Dr. Pierson served as the Deputy Scientific Director and later Scientific Director of the NIH Oxford Cambridge Scholars Program between 2014-2018. He has co-authored more than 130 publications and has served on the editorial boards of several scientific journals and as an editor for PLoS Pathogens and the Journal of Virology. Dr. Pierson is an American Academy of Microbiology Fellow and recipient of the NIH Director’s Ruth L. Kirschstein Mentoring Award.
Selected Publications
Maciejewski S, Ruckwardt TJ, Morabito KM, Foreman BM, Burgomaster KE, Gordon DN, Pelc R, DeMaso CR, Ko SY, Fisher BE, Yang ES, Nair D, Foulds KE, Todd JP, Kong WP, Roy V, Aleshnick M, Speer SD, Bourne N, Barrett AD, Nason MC, Roederer M, Gaudinski MR, Chen GL, Dowd KA, Ledgerwood JE, Alter G, Mascola JR, Graham BS, Pierson TC. Distinct neutralizing antibody correlates of protection among related Zika virus vaccines identify a role for antibody quality. Sci Transl Med. 2020;12(547):eaaw9066.

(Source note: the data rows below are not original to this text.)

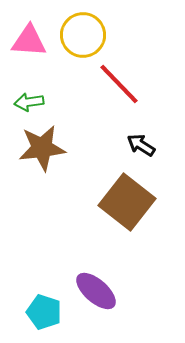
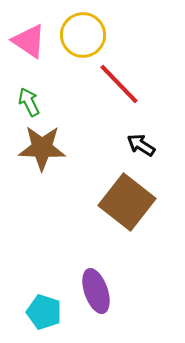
pink triangle: rotated 30 degrees clockwise
green arrow: rotated 72 degrees clockwise
brown star: rotated 9 degrees clockwise
purple ellipse: rotated 30 degrees clockwise
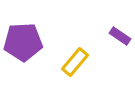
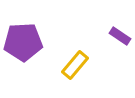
yellow rectangle: moved 3 px down
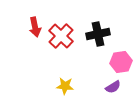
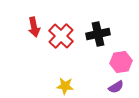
red arrow: moved 1 px left
purple semicircle: moved 3 px right
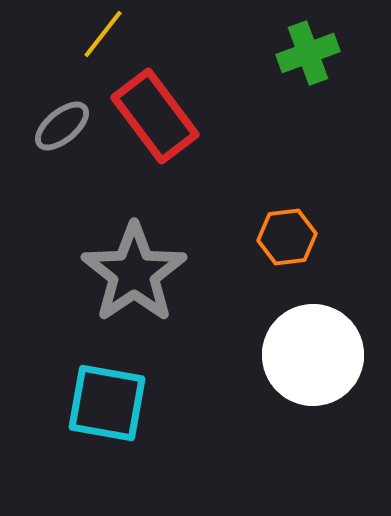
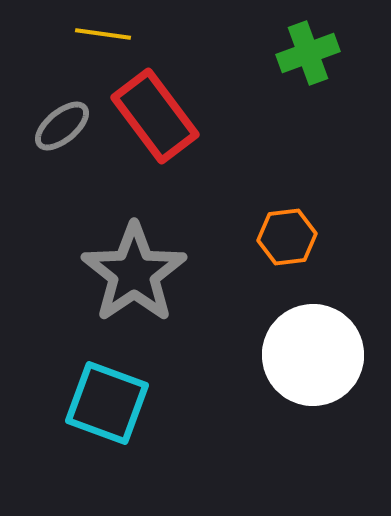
yellow line: rotated 60 degrees clockwise
cyan square: rotated 10 degrees clockwise
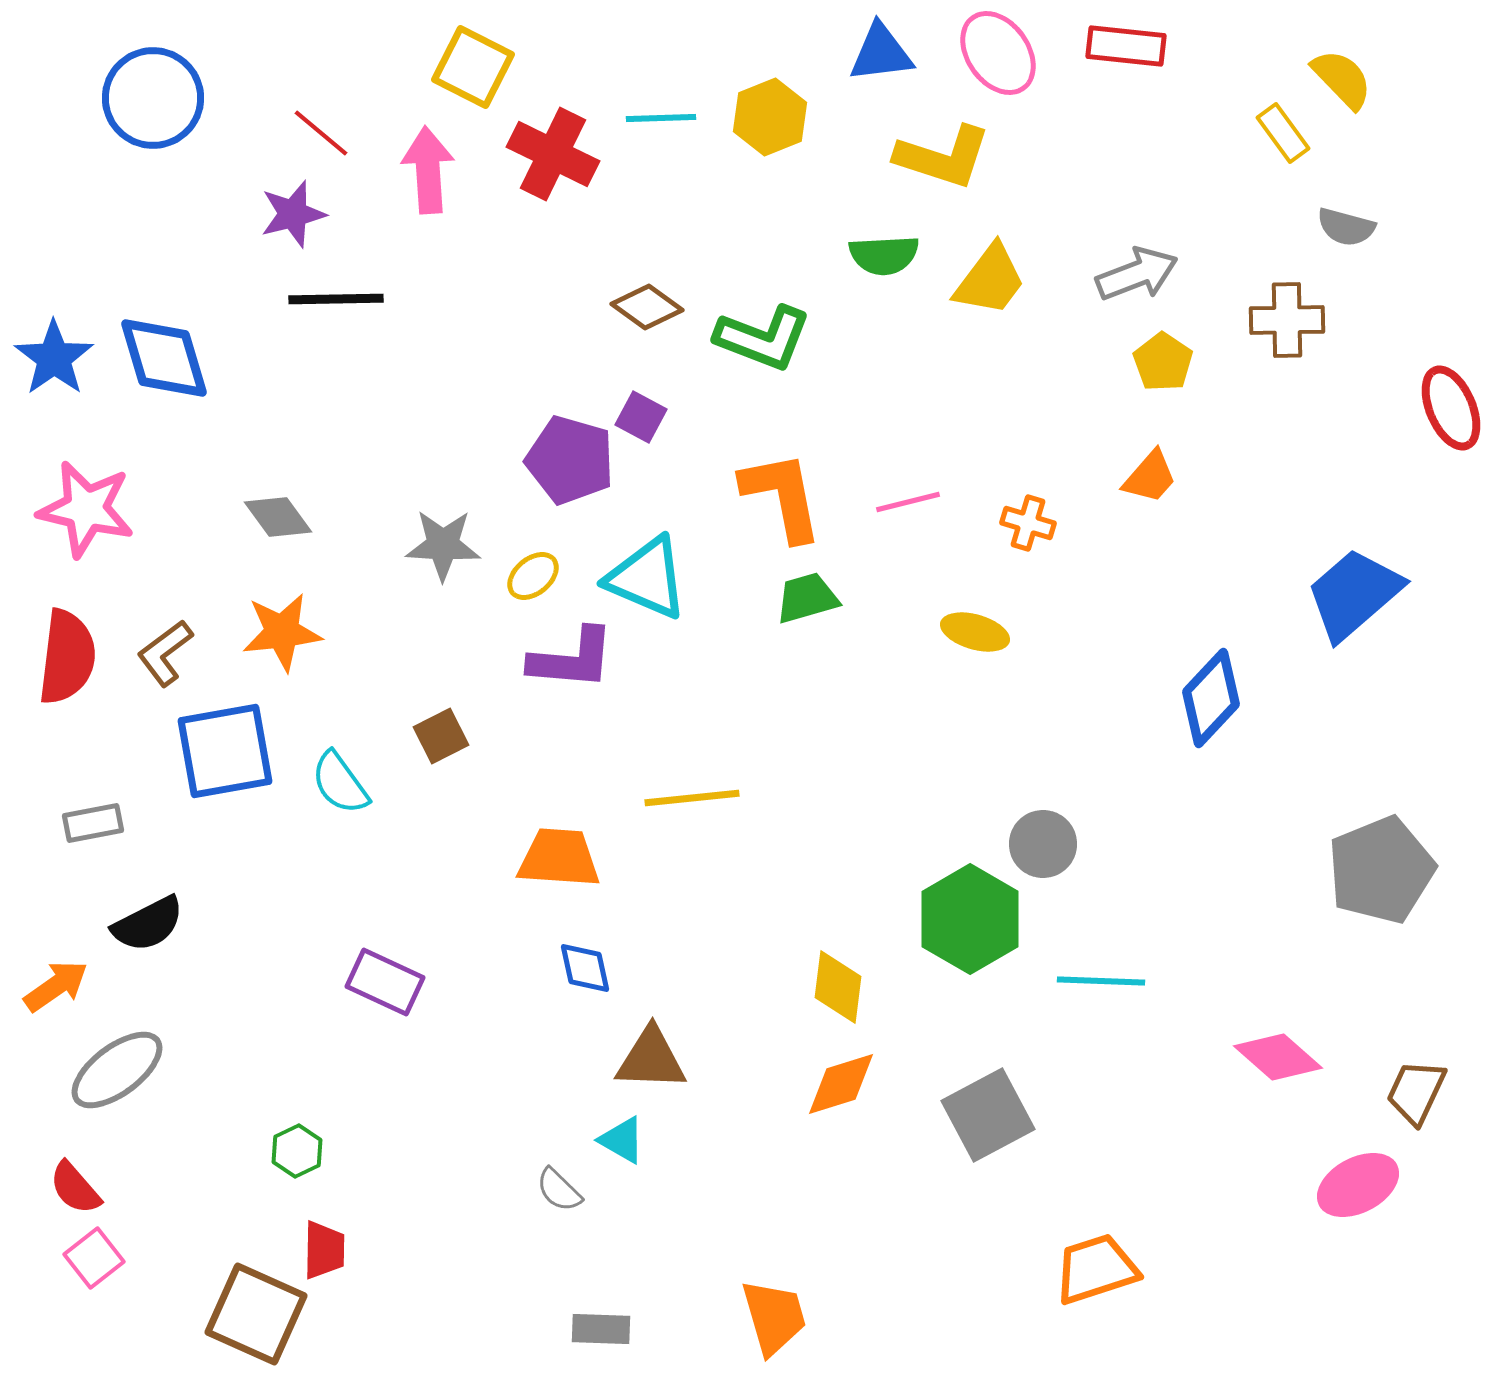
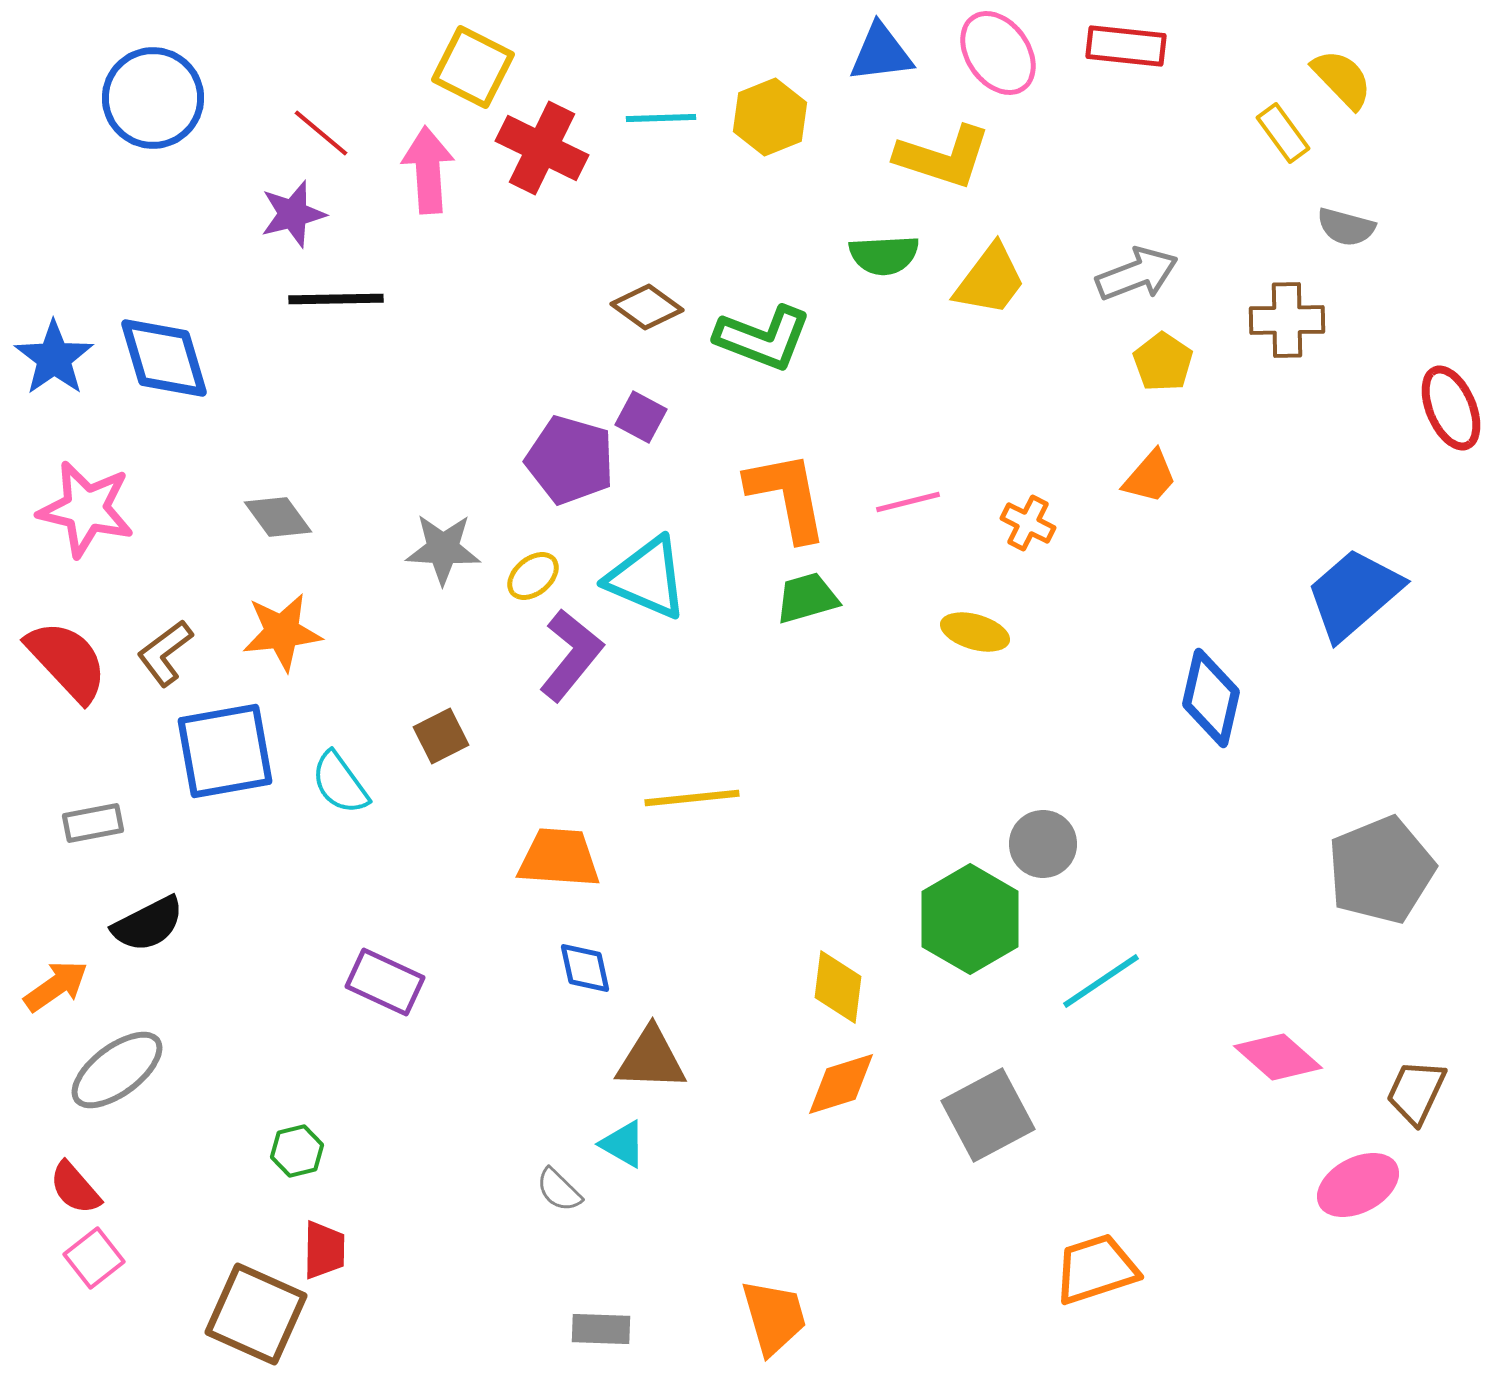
red cross at (553, 154): moved 11 px left, 6 px up
orange L-shape at (782, 496): moved 5 px right
orange cross at (1028, 523): rotated 10 degrees clockwise
gray star at (443, 545): moved 4 px down
red semicircle at (67, 657): moved 4 px down; rotated 50 degrees counterclockwise
purple L-shape at (572, 659): moved 1 px left, 4 px up; rotated 56 degrees counterclockwise
blue diamond at (1211, 698): rotated 30 degrees counterclockwise
cyan line at (1101, 981): rotated 36 degrees counterclockwise
cyan triangle at (622, 1140): moved 1 px right, 4 px down
green hexagon at (297, 1151): rotated 12 degrees clockwise
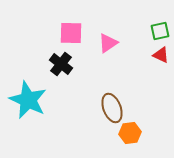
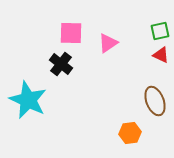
brown ellipse: moved 43 px right, 7 px up
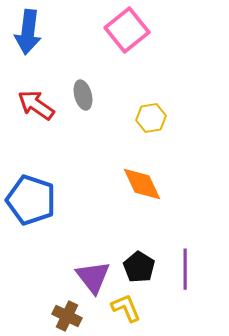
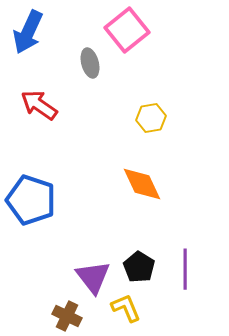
blue arrow: rotated 18 degrees clockwise
gray ellipse: moved 7 px right, 32 px up
red arrow: moved 3 px right
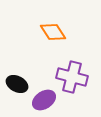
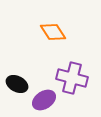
purple cross: moved 1 px down
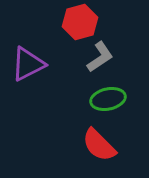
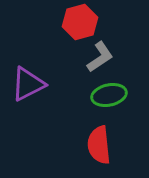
purple triangle: moved 20 px down
green ellipse: moved 1 px right, 4 px up
red semicircle: rotated 39 degrees clockwise
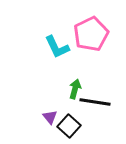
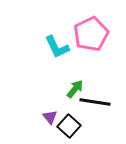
green arrow: rotated 24 degrees clockwise
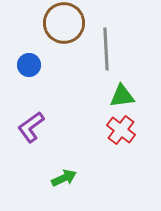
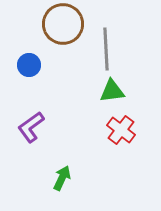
brown circle: moved 1 px left, 1 px down
green triangle: moved 10 px left, 5 px up
green arrow: moved 2 px left; rotated 40 degrees counterclockwise
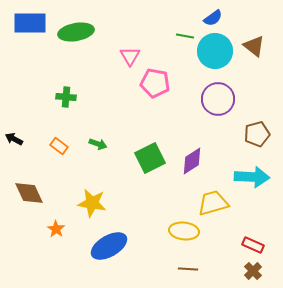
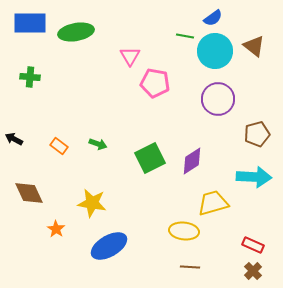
green cross: moved 36 px left, 20 px up
cyan arrow: moved 2 px right
brown line: moved 2 px right, 2 px up
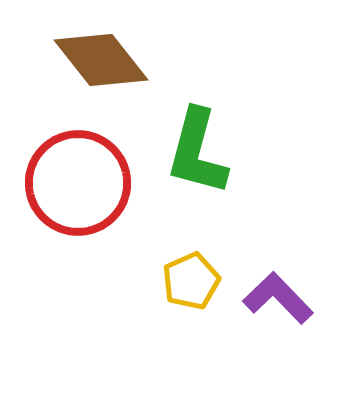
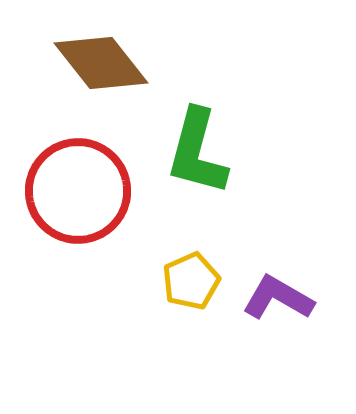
brown diamond: moved 3 px down
red circle: moved 8 px down
purple L-shape: rotated 16 degrees counterclockwise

Dowd KA, Ko SY, Morabito KM, Yang ES, Pelc RS, DeMaso CR, Castilho LR, Abbink P, Boyd M, Nityanandam R, Gordon DN, Gallagher JR, Chen X, Todd JP, Tsybovsky Y, Harris A, Huang YS, Higgs S, Vanlandingham DL, Andersen H, Lewis MG, De La Barrera R, Eckels KH, Jarman RG, Nason MC, Barouch DH, Roederer M, Kong WP, Mascola JR, Pierson TC, Graham BS. Rapid development of a DNA vaccine for Zika virus. Science. 2016;354(6309):237-40.
VanBlargan LA, Mukherjee S, Dowd KA, Durbin AP, Whitehead SS, Pierson TC. The type-specific neutralizing antibody response elicited by a dengue vaccine candidate is focused on two amino acids of the envelope protein.PLoS Pathog. 2013;9(12):e1003761.
Dowd KA, Jost CA, Durbin AP, Whitehead SS, Pierson TC. A dynamic landscape for antibody binding modulates antibody-mediated neutralization of West Nile virus. PLoS Pathog. 2011;7(6):e1002111.
Nelson S, Jost CA, Xu Q, Ess J, Martin JE, Oliphant T, Whitehead SS, Durbin AP, Graham BS, Diamond MS, Pierson TC. Maturation of West Nile virus modulates sensitivity to antibody-mediated neutralization. PLoS Pathog. 2008;4(5):e1000060.
Pierson TC, Xu Q, Nelson S, Oliphant T, Nybakken GE, Fremont DH, Diamond MS. The stoichiometry of antibody-mediated neutralization and enhancement of West Nile virus infection. Cell Host Microbe. 2007;1(2):135-45.